Marie-Claude Bibeau (ministro delle Entrate nazionali), Carla Qualtrough (ministro dello Sport), Filomena Tassi (ministro per lo Sviluppo economico del Sud dell’Ontario) e Dan Vandal (ministro per Affari del Nord) dovranno essere sostituiti, e si prevede che questa volta il rimpasto dell’esecutivo sarà massiccio, l’ultimo probabilmente prima delle prossime elezioni. Ma allo stesso tempo Trudeau dovrà calibrare la scelta dei nuovi componenti del governo con un altro rompicapo, quello della presunta rivolta interna al Partito Liberale in vista del prossimo caucus, in programma mercoledì. Nelle ultime settimane, secondo quanto è stato confermato da più parti, la ribellione contro il leader grit avrebbe prodotto un documento ufficiale con il quale si chiedono, senza giri di parole, le dimissioni di Justin Trudeau dal ruolo di primo ministro e di leader del partito, per dare ai liberali il tempo necessario alla ricerca di una nuova leadership che li conduca alle prossime elezioni federali, in programma nell’ottobre del 2025. Il documento, a quanto pare, sarebbe stato firmato da una ventina di deputati, mentre un numero simile di mp sarebbe pronto a sostenere – almeno a voce – la necessità di un cambio al timone del partito.

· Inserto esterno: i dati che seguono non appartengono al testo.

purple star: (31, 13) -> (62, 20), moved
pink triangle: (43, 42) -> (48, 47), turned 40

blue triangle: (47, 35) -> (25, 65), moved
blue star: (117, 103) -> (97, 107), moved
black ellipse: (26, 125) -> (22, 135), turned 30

Nel fine settimana numerosi esponenti del governo hanno minimizzatole presunte spaccature interne: il ministro delle Finanze e vice primo ministro Chrystia Freeland ha ribadito ancora una volta la piena fiducia in Justin Trudeau, sottolineando come a suo avviso le polemiche delle ultime settimane siano semplicemente un segnale del dibattito interno come normale prassi in tutti i partiti. Allo stesso modo il ministro dell’Immigrazione Marc Miller ha bollato come “debole e miope” la presunta fronda dei ribelli, aggiungendo che il caucus liberale si schiera e schiererà conTrudeau anche in questo ultimo anno di legislatura.

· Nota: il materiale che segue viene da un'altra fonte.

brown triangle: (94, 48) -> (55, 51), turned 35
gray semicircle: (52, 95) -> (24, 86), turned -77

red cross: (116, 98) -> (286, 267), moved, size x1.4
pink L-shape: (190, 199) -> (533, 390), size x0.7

Parole queste che comunque non sono bastate a calmare le acque. Chi guida la rivolta interna ha preferito manovrare nell’ombra e non alla luce del sole, così come la presentazione della richiesta di dimissioni sarà fatta alla riunione del gruppo parlamentare grit, quindi lontano dalle telecamere e dagli occhi indiscreti della stampa e delle opposizioni.
Restano comunque da sciogliere numerosi nodi. Il primo riguarda le reali intenzioni dello stesso Trudeau, che fino a questo momento ha sempre difeso con forza l’azione di governo e che vuole continuare a governare anche in questo ultimo anno di legislatura, nonostante la rottura del patto siglato nella primavera del 2022 con il leader dell’Ndp Jagmeet Singh che aveva garantito una certa stabilità per il suo governo di minoranza. Se la richiesta di dimissioni dovesse raccogliere l’adesione in massa dei parlamentari liberali, resta davvero difficile immaginarsi un Trudeau ancora in sella per i prossimi mesi. Da un punto di vista tecnico, i tempi ci sarebbero – anche se strettissimi – per organizzare una corsa alla leadership e dare quindi il tempo al nuovo leader di farsi conoscere all’elettorato canadese. Si apre quindi una settimana decisiva, dove non sono esclusi colpi di scena anche clamorosi.